Query Dataframes
Controlled node
Overview
The Query Dataframes node allows you to execute SQL queries against one or more dataframes (Parquet or CSV files) from your library. This node is useful for filtering, joining, aggregating, and transforming tabular data using standard SQL syntax.
The node accepts multiple input files, assigns them table names (either automatically or via the Table Names input), executes the provided SQL query, and outputs the results as a new Parquet file in your library.
While the node primarily works with Parquet files (.parquet, .pqt), it also supports CSV files (.csv) which are automatically handled during query execution.
Inputs
| Input | Type | Description | Default |
|---|---|---|---|
| Run | Event | Triggers the node to execute the SQL query against the provided files. | - |
| Files | Data | One or more files to query. Accepts Parquet or CSV files from the library. Supports up to 1000 files. | - |
| Table Names | Text | Comma-separated list of table names to use in the SQL query (e.g., "users, orders"). If not provided, files are automatically named df0, df1, etc. based on their order. | df0, df1, ... |
| Query | Code | The SQL query to execute against the dataframes. Use the table names defined in Table Names (or the defaults) to reference the files. | - |
Outputs
| Output | Type | Description |
|---|---|---|
| Done | Event | Fires when the query has completed successfully. |
| Output | Data | A library file object containing the query results as a Parquet file.

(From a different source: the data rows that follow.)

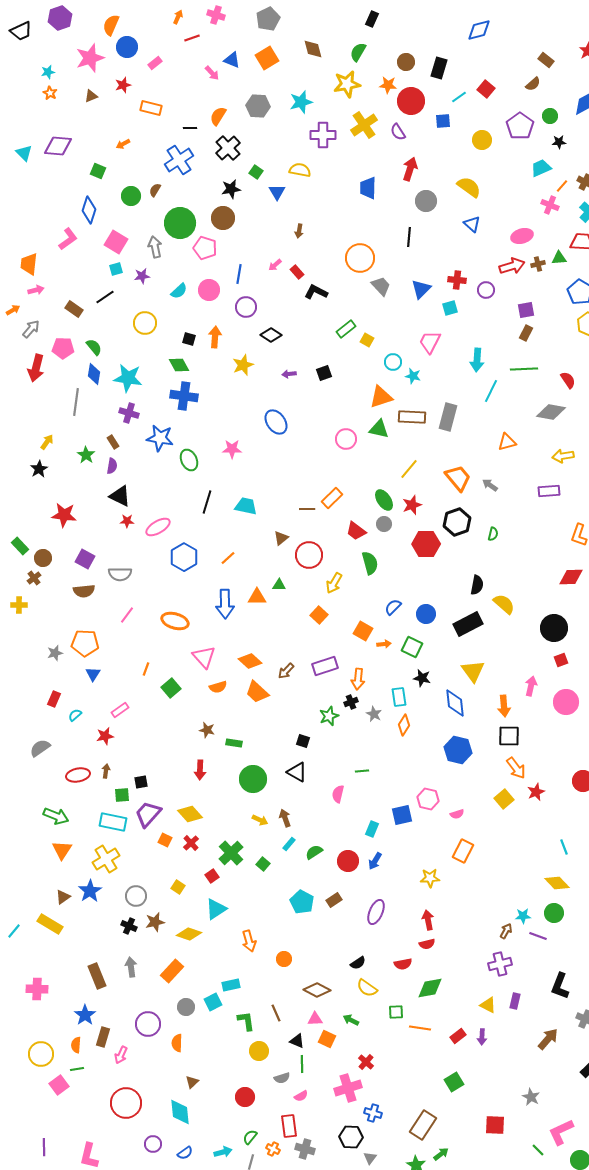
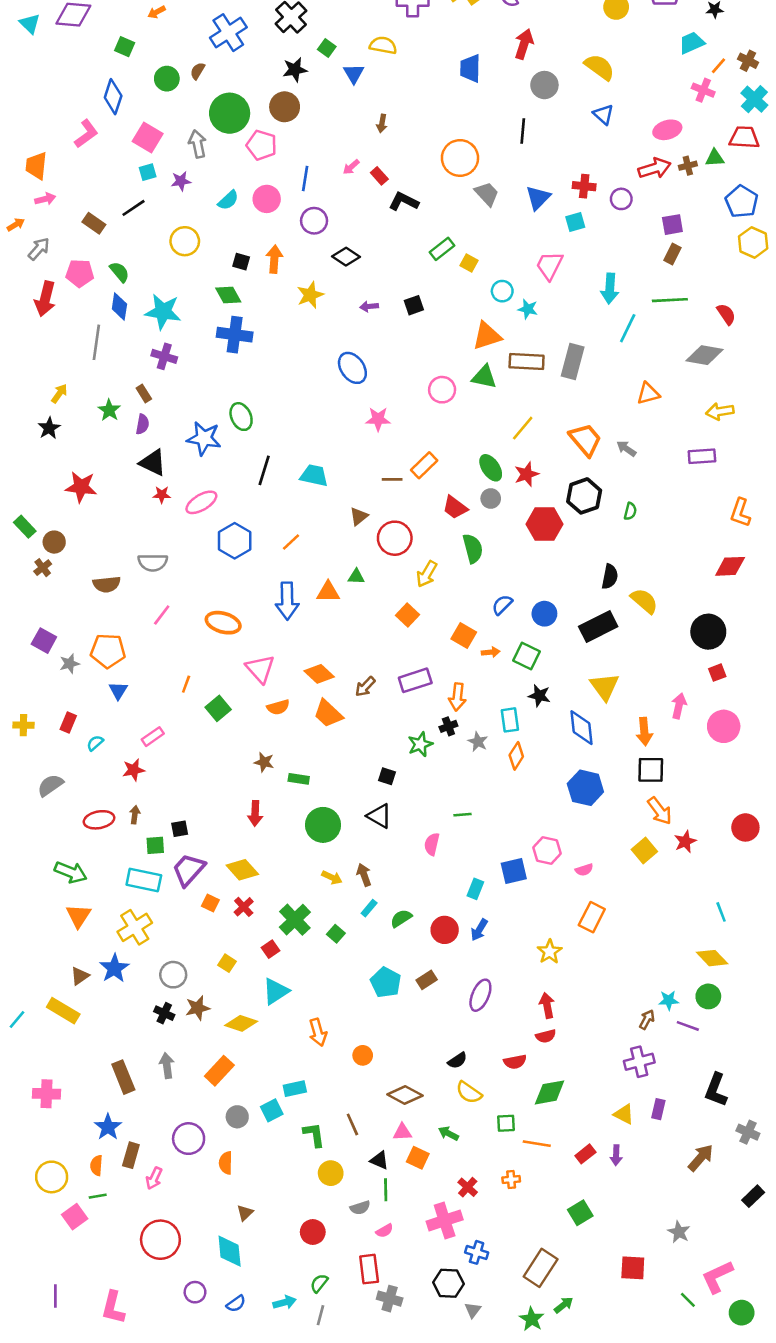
blue star: (160, 438) -> (204, 438), moved
pink star: (232, 449) -> (378, 419), moved
purple square: (85, 559) -> (44, 641), moved
yellow cross: (19, 605) -> (23, 725), moved
yellow star: (430, 878) -> (550, 952), turned -30
orange cross: (273, 1149) -> (511, 1180), moved, turned -32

The object includes id, name, mimeType, dir, and size properties. |
Runtime Behavior and Defaults
When the Query Dataframes node runs:
-
File Validation: The node validates that at least one file is provided and that all files are in a supported format (Parquet or CSV).
-
Table Naming:
- If Table Names is provided as a comma-separated string (e.g.,
"customers, transactions"), these names are used in the SQL query. - If Table Names is provided as an array, those values are used.
- If not provided, files are automatically assigned names
df0,df1,df2, etc., corresponding to their order in the Files input.
- If Table Names is provided as a comma-separated string (e.g.,
-
Query Execution: The SQL query is executed against the dataframes using the specified table names. The query runs in a temporary context and does not modify the original files.
-
Output Generation: The results are saved as a new Parquet file in the library under the
__temporaryFiles__directory. The file is namedquery_result_{timestamp}.parquet. -
Error Handling: If no files are provided, no query is provided, or the query fails, the Output will contain an error object with a descriptive message.
The Output is always a Parquet file, regardless of whether the input files were CSV or Parquet. The output file object follows the standard Intellectible library format:
{
"id": "unique-file-id",
"name": "query_result_1699123456789.parquet",
"mimeType": "application/vnd.apache.parquet",
"dir": "directory-id",
"size": 1024
}
Example
Basic Query on a Single File
-
Connect a Read Parquet node (or CSV to Parquet node) to the Files input of the Query Dataframes node.
-
Leave Table Names empty (or set it to
"sales"). -
In the Query input, enter:
SELECT * FROM df0 WHERE amount > 1000(or
FROM salesif you named the table). -
Trigger the Run event.
-
The Output will contain a new Parquet file with only the rows where the amount exceeds 1000.
Joining Multiple Dataframes
- Connect two Read Parquet nodes to the Files input (combine them using a Combine Data node or connect both to the same input).
- Set Table Names to
"users, orders". - In the Query input, enter:
SELECT u.name, o.total
FROM users u
JOIN orders o ON u.id = o.user_id
WHERE o.status = 'completed' - The Output will contain the joined results as a new Parquet file.
The node supports up to 1000 input files. Exceeding this limit will result in an error.